Give back the full data, unchanged and complete.
--- Exercise inputs ---
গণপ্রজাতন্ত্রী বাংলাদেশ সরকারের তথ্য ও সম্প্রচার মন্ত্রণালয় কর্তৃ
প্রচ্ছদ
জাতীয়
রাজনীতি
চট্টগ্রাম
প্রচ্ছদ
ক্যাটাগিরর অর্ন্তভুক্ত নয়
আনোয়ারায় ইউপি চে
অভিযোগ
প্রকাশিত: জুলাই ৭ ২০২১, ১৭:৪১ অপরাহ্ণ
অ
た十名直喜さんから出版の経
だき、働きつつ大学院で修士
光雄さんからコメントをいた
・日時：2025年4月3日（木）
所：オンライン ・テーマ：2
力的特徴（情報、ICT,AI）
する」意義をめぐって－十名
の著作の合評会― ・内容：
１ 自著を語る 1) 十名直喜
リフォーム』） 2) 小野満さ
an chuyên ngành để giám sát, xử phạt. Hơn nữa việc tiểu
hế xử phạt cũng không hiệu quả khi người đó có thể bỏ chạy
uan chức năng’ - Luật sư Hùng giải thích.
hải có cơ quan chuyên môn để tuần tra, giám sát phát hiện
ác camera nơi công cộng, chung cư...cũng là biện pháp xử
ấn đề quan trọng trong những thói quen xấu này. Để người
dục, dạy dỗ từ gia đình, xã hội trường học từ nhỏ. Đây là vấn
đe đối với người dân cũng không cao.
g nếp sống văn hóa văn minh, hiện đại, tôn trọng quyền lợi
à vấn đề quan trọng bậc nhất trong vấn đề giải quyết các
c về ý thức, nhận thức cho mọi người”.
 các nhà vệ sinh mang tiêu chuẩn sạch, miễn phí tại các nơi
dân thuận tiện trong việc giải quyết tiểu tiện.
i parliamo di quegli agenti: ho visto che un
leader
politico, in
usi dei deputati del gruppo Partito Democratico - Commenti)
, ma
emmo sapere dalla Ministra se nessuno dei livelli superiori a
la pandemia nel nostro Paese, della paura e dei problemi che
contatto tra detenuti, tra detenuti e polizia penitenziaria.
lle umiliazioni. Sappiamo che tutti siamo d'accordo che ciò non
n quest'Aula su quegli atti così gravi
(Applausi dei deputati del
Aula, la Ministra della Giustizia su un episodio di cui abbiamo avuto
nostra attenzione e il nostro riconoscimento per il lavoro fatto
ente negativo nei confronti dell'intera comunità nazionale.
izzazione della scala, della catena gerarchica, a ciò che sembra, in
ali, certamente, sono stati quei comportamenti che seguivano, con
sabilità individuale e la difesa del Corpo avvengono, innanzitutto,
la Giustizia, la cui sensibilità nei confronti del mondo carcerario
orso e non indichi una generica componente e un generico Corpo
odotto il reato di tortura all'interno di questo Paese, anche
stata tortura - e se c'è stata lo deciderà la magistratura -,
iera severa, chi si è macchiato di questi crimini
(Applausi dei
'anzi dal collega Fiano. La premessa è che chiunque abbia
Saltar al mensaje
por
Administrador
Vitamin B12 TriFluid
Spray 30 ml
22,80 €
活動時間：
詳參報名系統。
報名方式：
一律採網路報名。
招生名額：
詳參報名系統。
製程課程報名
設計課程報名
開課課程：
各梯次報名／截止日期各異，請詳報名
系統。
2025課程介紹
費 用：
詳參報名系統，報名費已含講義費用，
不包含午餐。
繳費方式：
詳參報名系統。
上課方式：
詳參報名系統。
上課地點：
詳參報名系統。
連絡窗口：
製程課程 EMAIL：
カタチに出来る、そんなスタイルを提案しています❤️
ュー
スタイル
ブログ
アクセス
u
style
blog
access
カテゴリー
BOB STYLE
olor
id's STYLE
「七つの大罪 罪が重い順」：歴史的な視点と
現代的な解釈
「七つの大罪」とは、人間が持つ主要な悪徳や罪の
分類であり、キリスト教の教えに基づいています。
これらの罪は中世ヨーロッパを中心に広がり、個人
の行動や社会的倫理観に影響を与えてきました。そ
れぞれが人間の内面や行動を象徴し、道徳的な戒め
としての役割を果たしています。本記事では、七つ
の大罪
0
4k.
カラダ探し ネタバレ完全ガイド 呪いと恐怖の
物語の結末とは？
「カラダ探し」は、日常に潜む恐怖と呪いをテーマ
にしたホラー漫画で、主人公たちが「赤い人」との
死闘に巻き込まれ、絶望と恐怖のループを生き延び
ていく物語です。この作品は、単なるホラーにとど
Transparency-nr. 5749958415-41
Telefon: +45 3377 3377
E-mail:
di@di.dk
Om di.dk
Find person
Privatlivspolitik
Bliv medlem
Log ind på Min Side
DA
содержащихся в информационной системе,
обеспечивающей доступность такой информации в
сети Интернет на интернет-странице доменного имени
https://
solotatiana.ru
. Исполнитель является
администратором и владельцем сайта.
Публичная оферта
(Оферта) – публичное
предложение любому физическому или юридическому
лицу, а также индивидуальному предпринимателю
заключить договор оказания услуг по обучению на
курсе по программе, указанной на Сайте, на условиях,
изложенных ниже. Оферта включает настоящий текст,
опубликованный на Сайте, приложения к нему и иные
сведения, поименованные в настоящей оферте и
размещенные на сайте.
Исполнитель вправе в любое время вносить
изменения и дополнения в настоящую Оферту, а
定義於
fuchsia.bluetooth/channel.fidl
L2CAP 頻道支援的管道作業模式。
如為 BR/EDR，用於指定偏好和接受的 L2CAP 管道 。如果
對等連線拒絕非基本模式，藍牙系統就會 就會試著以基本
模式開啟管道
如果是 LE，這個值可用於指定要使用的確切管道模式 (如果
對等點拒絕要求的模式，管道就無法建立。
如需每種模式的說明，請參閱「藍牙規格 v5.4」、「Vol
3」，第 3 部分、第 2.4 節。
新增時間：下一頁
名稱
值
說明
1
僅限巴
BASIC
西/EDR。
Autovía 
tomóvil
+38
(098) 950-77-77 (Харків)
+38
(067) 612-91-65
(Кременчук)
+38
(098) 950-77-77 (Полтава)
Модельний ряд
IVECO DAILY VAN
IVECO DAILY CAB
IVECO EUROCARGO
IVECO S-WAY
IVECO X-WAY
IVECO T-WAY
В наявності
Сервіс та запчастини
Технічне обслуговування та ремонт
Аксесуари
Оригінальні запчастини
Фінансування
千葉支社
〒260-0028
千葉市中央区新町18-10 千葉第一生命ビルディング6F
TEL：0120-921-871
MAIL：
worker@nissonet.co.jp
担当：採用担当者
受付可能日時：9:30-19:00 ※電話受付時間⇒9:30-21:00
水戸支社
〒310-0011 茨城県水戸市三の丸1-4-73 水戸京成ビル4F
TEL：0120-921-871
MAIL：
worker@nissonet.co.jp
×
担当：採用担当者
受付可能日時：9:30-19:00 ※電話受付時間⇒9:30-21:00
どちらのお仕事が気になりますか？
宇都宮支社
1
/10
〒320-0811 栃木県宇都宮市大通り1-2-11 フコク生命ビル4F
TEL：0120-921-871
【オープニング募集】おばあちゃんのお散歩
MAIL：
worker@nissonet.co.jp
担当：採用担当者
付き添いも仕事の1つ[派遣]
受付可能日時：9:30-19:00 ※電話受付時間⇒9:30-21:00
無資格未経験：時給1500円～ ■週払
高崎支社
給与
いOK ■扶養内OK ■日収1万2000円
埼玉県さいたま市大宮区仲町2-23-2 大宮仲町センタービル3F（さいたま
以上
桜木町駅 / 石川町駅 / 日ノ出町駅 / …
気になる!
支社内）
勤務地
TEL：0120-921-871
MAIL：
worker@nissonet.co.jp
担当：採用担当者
---
**Answer section**
গণপ্রজাতন্ত্রী বাংলাদেশ সরকারের তথ্য ও সম্প্রচার মন্ত্রণালয় কর্তৃ
প্রচ্ছদ
জাতীয়
রাজনীতি
চট্টগ্রাম
প্রচ্ছদ
ক্যাটাগিরর অর্ন্তভুক্ত নয়
আনোয়ারায় ইউপি চে
অভিযোগ
প্রকাশিত: জুলাই ৭ ২০২১, ১৭:৪১ অপরাহ্ণ
অ
た十名直喜さんから出版の経
だき、働きつつ大学院で修士
光雄さんからコメントをいた
・日時：2025年4月3日（木）
所：オンライン ・テーマ：2
力的特徴（情報、ICT,AI）
する」意義をめぐって－十名
の著作の合評会― ・内容：
１ 自著を語る 1) 十名直喜
リフォーム』） 2) 小野満さ
an chuyên ngành để giám sát, xử phạt. Hơn nữa việc tiểu
hế xử phạt cũng không hiệu quả khi người đó có thể bỏ chạy
uan chức năng’ - Luật sư Hùng giải thích.
hải có cơ quan chuyên môn để tuần tra, giám sát phát hiện
ác camera nơi công cộng, chung cư...cũng là biện pháp xử
ấn đề quan trọng trong những thói quen xấu này. Để người
dục, dạy dỗ từ gia đình, xã hội trường học từ nhỏ. Đây là vấn
đe đối với người dân cũng không cao.
g nếp sống văn hóa văn minh, hiện đại, tôn trọng quyền lợi
à vấn đề quan trọng bậc nhất trong vấn đề giải quyết các
c về ý thức, nhận thức cho mọi người”.
 các nhà vệ sinh mang tiêu chuẩn sạch, miễn phí tại các nơi
dân thuận tiện trong việc giải quyết tiểu tiện.
i parliamo di quegli agenti: ho visto che un
leader
politico, in
usi dei deputati del gruppo Partito Democratico - Commenti)
, ma
emmo sapere dalla Ministra se nessuno dei livelli superiori a
la pandemia nel nostro Paese, della paura e dei problemi che
contatto tra detenuti, tra detenuti e polizia penitenziaria.
lle umiliazioni. Sappiamo che tutti siamo d'accordo che ciò non
n quest'Aula su quegli atti così gravi
(Applausi dei deputati del
Aula, la Ministra della Giustizia su un episodio di cui abbiamo avuto
nostra attenzione e il nostro riconoscimento per il lavoro fatto
ente negativo nei confronti dell'intera comunità nazionale.
izzazione della scala, della catena gerarchica, a ciò che sembra, in
ali, certamente, sono stati quei comportamenti che seguivano, con
sabilità individuale e la difesa del Corpo avvengono, innanzitutto,
la Giustizia, la cui sensibilità nei confronti del mondo carcerario
orso e non indichi una generica componente e un generico Corpo
odotto il reato di tortura all'interno di questo Paese, anche
stata tortura - e se c'è stata lo deciderà la magistratura -,
iera severa, chi si è macchiato di questi crimini
(Applausi dei
'anzi dal collega Fiano. La premessa è che chiunque abbia
Saltar al mensaje
por
Administrador
Vitamin B12 TriFluid
Spray 30 ml
22,80 €
活動時間：
詳參報名系統。
報名方式：
一律採網路報名。
招生名額：
詳參報名系統。
製程課程報名
設計課程報名
開課課程：
各梯次報名／截止日期各異，請詳報名
系統。
2025課程介紹
費 用：
詳參報名系統，報名費已含講義費用，
不包含午餐。
繳費方式：
詳參報名系統。
上課方式：
詳參報名系統。
上課地點：
詳參報名系統。
連絡窗口：
製程課程 EMAIL：
カタチに出来る、そんなスタイルを提案しています❤️
ュー
スタイル
ブログ
アクセス
u
style
blog
access
カテゴリー
BOB STYLE
olor
id's STYLE
「七つの大罪 罪が重い順」：歴史的な視点と
現代的な解釈
「七つの大罪」とは、人間が持つ主要な悪徳や罪の
分類であり、キリスト教の教えに基づいています。
これらの罪は中世ヨーロッパを中心に広がり、個人
の行動や社会的倫理観に影響を与えてきました。そ
れぞれが人間の内面や行動を象徴し、道徳的な戒め
としての役割を果たしています。本記事では、七つ
の大罪
0
4k.
カラダ探し ネタバレ完全ガイド 呪いと恐怖の
物語の結末とは？
「カラダ探し」は、日常に潜む恐怖と呪いをテーマ
にしたホラー漫画で、主人公たちが「赤い人」との
死闘に巻き込まれ、絶望と恐怖のループを生き延び
ていく物語です。この作品は、単なるホラーにとど
Transparency-nr. 5749958415-41
Telefon: +45 3377 3377
E-mail:
di@di.dk
Om di.dk
Find person
Privatlivspolitik
Bliv medlem
Log ind på Min Side
DA
содержащихся в информационной системе,
обеспечивающей доступность такой информации в
сети Интернет на интернет-странице доменного имени
https://
solotatiana.ru
. Исполнитель является
администратором и владельцем сайта.
Публичная оферта
(Оферта) – публичное
предложение любому физическому или юридическому
лицу, а также индивидуальному предпринимателю
заключить договор оказания услуг по обучению на
курсе по программе, указанной на Сайте, на условиях,
изложенных ниже. Оферта включает настоящий текст,
опубликованный на Сайте, приложения к нему и иные
сведения, поименованные в настоящей оферте и
размещенные на сайте.
Исполнитель вправе в любое время вносить
изменения и дополнения в настоящую Оферту, а
定義於
fuchsia.bluetooth/channel.fidl
L2CAP 頻道支援的管道作業模式。
如為 BR/EDR，用於指定偏好和接受的 L2CAP 管道 。如果
對等連線拒絕非基本模式，藍牙系統就會 就會試著以基本
模式開啟管道
如果是 LE，這個值可用於指定要使用的確切管道模式 (如果
對等點拒絕要求的模式，管道就無法建立。
如需每種模式的說明，請參閱「藍牙規格 v5.4」、「Vol
3」，第 3 部分、第 2.4 節。
新增時間：下一頁
名稱
值
說明
1
僅限巴
BASIC
西/EDR。
Autovía 
tomóvil
+38
(098) 950-77-77 (Харків)
+38
(067) 612-91-65
(Кременчук)
+38
(098) 950-77-77 (Полтава)
Модельний ряд
IVECO DAILY VAN
IVECO DAILY CAB
IVECO EUROCARGO
IVECO S-WAY
IVECO X-WAY
IVECO T-WAY
В наявності
Сервіс та запчастини
Технічне обслуговування та ремонт
Аксесуари
Оригінальні запчастини
Фінансування
千葉支社
〒260-0028
千葉市中央区新町18-10 千葉第一生命ビルディング6F
TEL：0120-921-871
MAIL：
worker@nissonet.co.jp
担当：採用担当者
受付可能日時：9:30-19:00 ※電話受付時間⇒9:30-21:00
水戸支社
〒310-0011 茨城県水戸市三の丸1-4-73 水戸京成ビル4F
TEL：0120-921-871
MAIL：
worker@nissonet.co.jp
×
担当：採用担当者
受付可能日時：9:30-19:00 ※電話受付時間⇒9:30-21:00
どちらのお仕事が気になりますか？
宇都宮支社
1
/10
〒320-0811 栃木県宇都宮市大通り1-2-11 フコク生命ビル4F
TEL：0120-921-871
【オープニング募集】おばあちゃんのお散歩
MAIL：
worker@nissonet.co.jp
担当：採用担当者
付き添いも仕事の1つ[派遣]
受付可能日時：9:30-19:00 ※電話受付時間⇒9:30-21:00
無資格未経験：時給1500円～ ■週払
高崎支社
給与
いOK ■扶養内OK ■日収1万2000円
埼玉県さいたま市大宮区仲町2-23-2 大宮仲町センタービル3F（さいたま
以上
桜木町駅 / 石川町駅 / 日ノ出町駅 / …
気になる!
支社内）
勤務地
TEL：0120-921-871
MAIL：
worker@nissonet.co.jp
担当：採用担当者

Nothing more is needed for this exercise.